DOE science workflows are increasingly being executed on federated services infrastructures
that are complex and managed by different organizations, domains, and communities. Hence, the operators of these infrastructures and the scientists that use them have limited global visibility and consequently incomplete understanding of the behavior of the entire set of resources that science workflows span. This limited visibility makes it extremely difficult to predict performance, detect and diagnose anomalies (e.g., network congestion, I/O bottlenecks) in the infrastructure and to understand their impact on the scientists’ workflows. PosEiDon will provide an integrated platform consisting of algorithms, methods, tools, and services that help facility operators and scientists improve the overall end-to-end science workflow by (1) predicting the performance of complex workflows; (2) detecting and classifying infrastructure and workflow anomalies and “explaining” the sources of these anomalies; and (3) suggesting performance optimizations.

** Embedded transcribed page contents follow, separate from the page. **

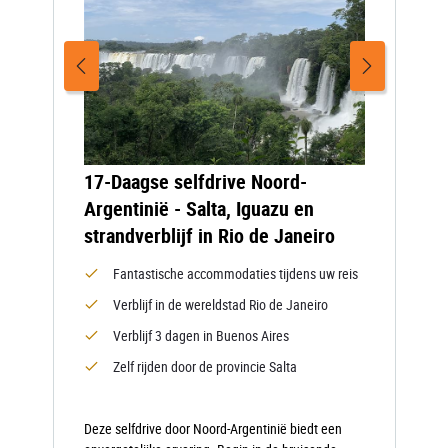
17-Daagse selfdrive Noord-
Argentinië - Salta, Iguazu en
strandverblijf in Rio de Janeiro
Fantastische accommodaties tijdens uw reis
Verblijf in de wereldstad Rio de Janeiro
Verblijf 3 dagen in Buenos Aires
Zelf rijden door de provincie Salta
Deze selfdrive door Noord-Argentinië biedt een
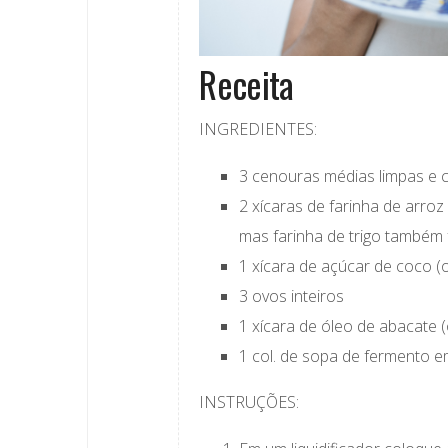
Receita
INGREDIENTES:
3 cenouras médias limpas e 
2 xícaras de farinha de arroz 
mas farinha de trigo também 
1 xícara de açúcar de coco (o
3 ovos inteiros
1 xícara de óleo de abacate (
1 col. de sopa de fermento 
INSTRUÇÕES:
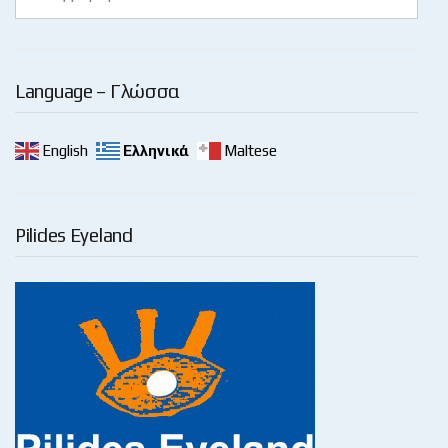
Language – Γλώσσα
English
Ελληνικά
Maltese
Pilides Eyeland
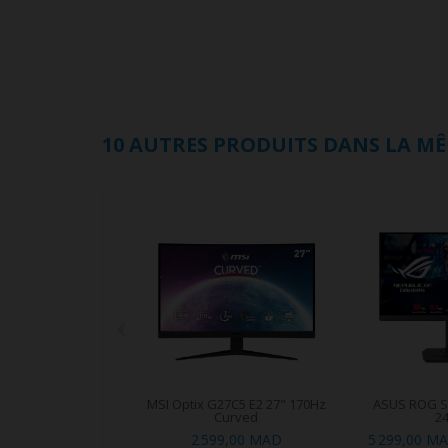
10 AUTRES PRODUITS DANS LA MÊ
‹
MSI Optix G27C5 E2 27" 170Hz
ASUS ROG S
Curved
24
2 599,00 MAD
5 299,00 M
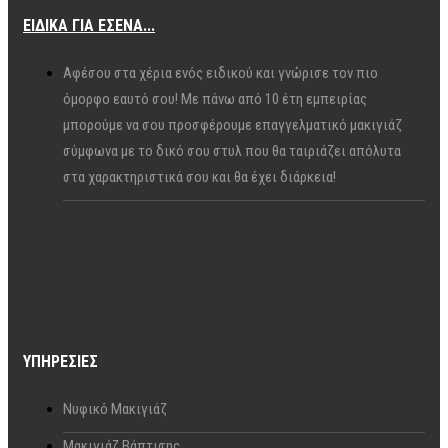
ΕΙΔΙΚΆ ΓΙΑ ΕΣΈΝΑ...
Αφέσου στα χέρια ενός ειδικού και γνώρισε τον πιο
όμορφο εαυτό σου! Με πάνω από 10 έτη εμπειρίας
μπορούμε να σου προσφέρουμε επαγγελματικό μακιγιάζ
σύμφωνα με το δικό σου στυλ που θα ταιριάζει απόλυτα
στα χαρακτηριστικά σου και θα έχει διάρκεια!
ΥΠΗΡΕΣΊΕΣ
Νυφικό Μακιγιάζ
Μακιγιάζ Βάπτισης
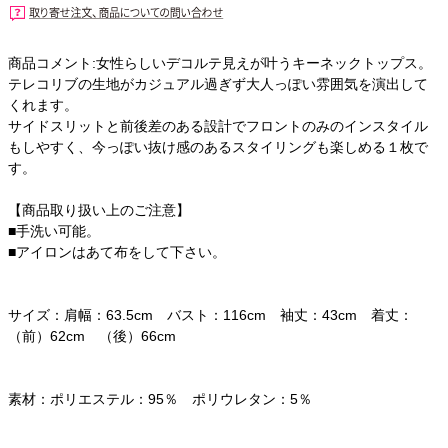
商品コメント:女性らしいデコルテ見えが叶うキーネックトップス。
テレコリブの生地がカジュアル過ぎず大人っぽい雰囲気を演出して
くれます。
サイドスリットと前後差のある設計でフロントのみのインスタイル
もしやすく、今っぽい抜け感のあるスタイリングも楽しめる１枚で
す。
【商品取り扱い上のご注意】
■手洗い可能。
■アイロンはあて布をして下さい。
サイズ：肩幅：63.5cm バスト：116cm 袖丈：43cm 着丈：
（前）62cm （後）66cm
素材：ポリエステル：95％ ポリウレタン：5％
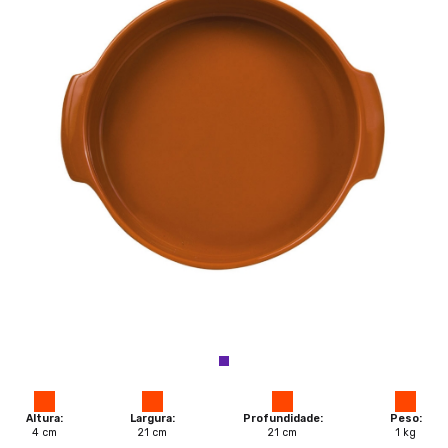
Altura:
Largura:
Profundidade:
Peso:
4
cm
21
cm
21
cm
1
kg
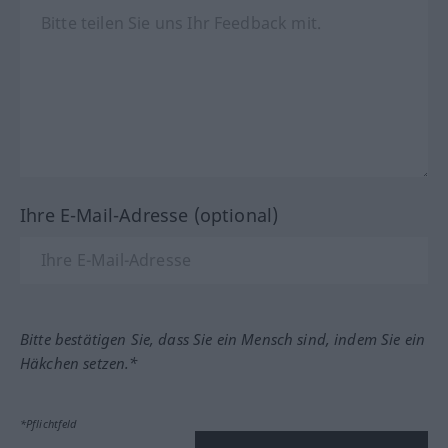
Ihre E-Mail-Adresse (optional)
Bitte bestätigen Sie, dass Sie ein Mensch sind, indem Sie ein
Häkchen setzen.*
*Pflichtfeld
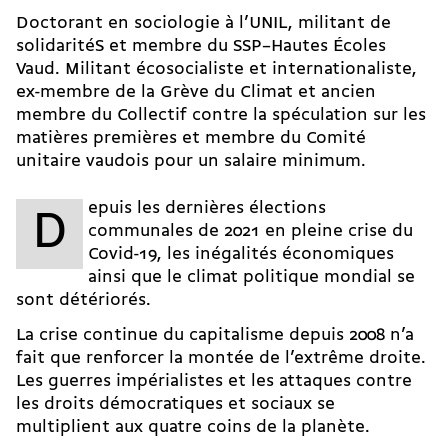
Doctorant en sociologie à l’UNIL, militant de
solidaritéS et membre du SSP–Hautes Écoles
Vaud. Militant écosocialiste et internationaliste,
ex-membre de la Grève du Climat et ancien
membre du Collectif contre la
spéculation sur les
matières premières
et membre du Comité
unitaire vaudois pour un salaire minimum.
epuis les dernières
élections
D
communales de 2021
en pleine crise du
Covid-19, les inégalités économiques
ainsi que le climat politique mondial se
sont détériorés.
La crise continue du capitalisme depuis 2008 n’a
fait que renforcer la montée de l’extrême droite.
Les guerres impérialistes et les attaques contre
les droits démocratiques et sociaux se
multiplient aux quatre coins de la planète.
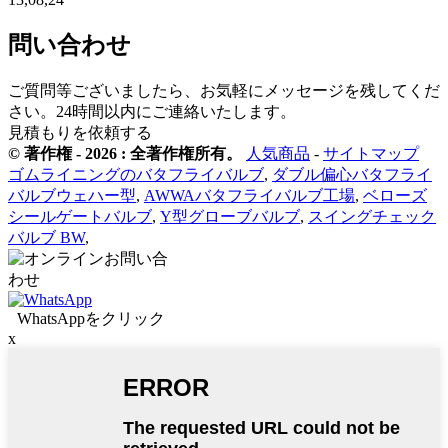
問い合わせ
ご質問等ございましたら、お気軽にメッセージを残してくだ
さい。24時間以内にご連絡いたします。
見積もりを依頼する
© 著作権 - 2026 : 全著作権所有。
人気商品
-
サイトマップ
ゴムライニングのバタフライバルブ
,
ダブル偏心バタフライ
バルブウェハー型
,
AWWAバタフライバルブ工場
,
ベローズ
シールゲートバルブ
,
Y型グローブバルブ
,
スイングチェック
バルブ BW
,
WhatsAppをクリック
x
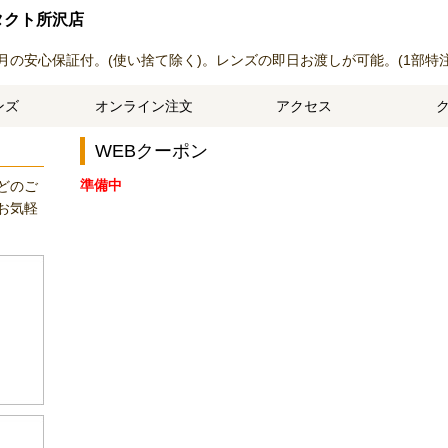
タクト所沢店
月の安心保証付。(使い捨て除く)。レンズの即日お渡しが可能。(1部特
ンズ
オンライン注文
アクセス
WEBクーポン
準備中
どのご
お気軽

PosEiDon will explore the use of simulation, ML, and hybrid methods to predict, understand, and optimize the behavior of complex DOE science workflows (simulation, instrument data analysis, ML, and superfacility) on production DOE computational and data infrastructure (CDI). The solutions will be developed based on data collected from DOE and NSF testbeds and validated and refined in production CDI. PosEiDon will develop domain-informed spatiotemporal graph neural network (GNN) methods with uncertainty quantification, boosted with neural architecture search and hyperparameter optimization to automatically generate GNN models that can predict workflow execution on CDI with high accuracy. ML-based prediction methods will be compared with simulation-based performance predictions in terms of accuracy, time to prediction, and development cost (amount of data and resources). PosEiDon will also explore hybrid solutions where ML training is fed data in a targeted way from a testbed and a ML-tuned simulator. For anomaly detection, PosEiDon will explore real-time streaming ML models that detect and classify anomalies leveraging underlying spatial/temporal correlations and expert knowledge; combine heterogeneous information sources; and generate real-time predictions. Furthermore, PosEiDon will develop deep-reinforcement learning methods that can self-learn corrective behaviors and optimize workflow performance. In all methods, PosEiDon will focus on aspects of explainability and adapt and customize eXplainable AI (XAI) methods. For example, to understand how ML models predict workflow performance, PosEiDon explanations will provide insights into the workflow and platform parameter values that have significant impact on the performance. These insights will be cross-validated with CDI experts. Successful solutions will be incorporated into a prototype system with a dashboard that will be used for evaluation by DOE scientists and CDI operators.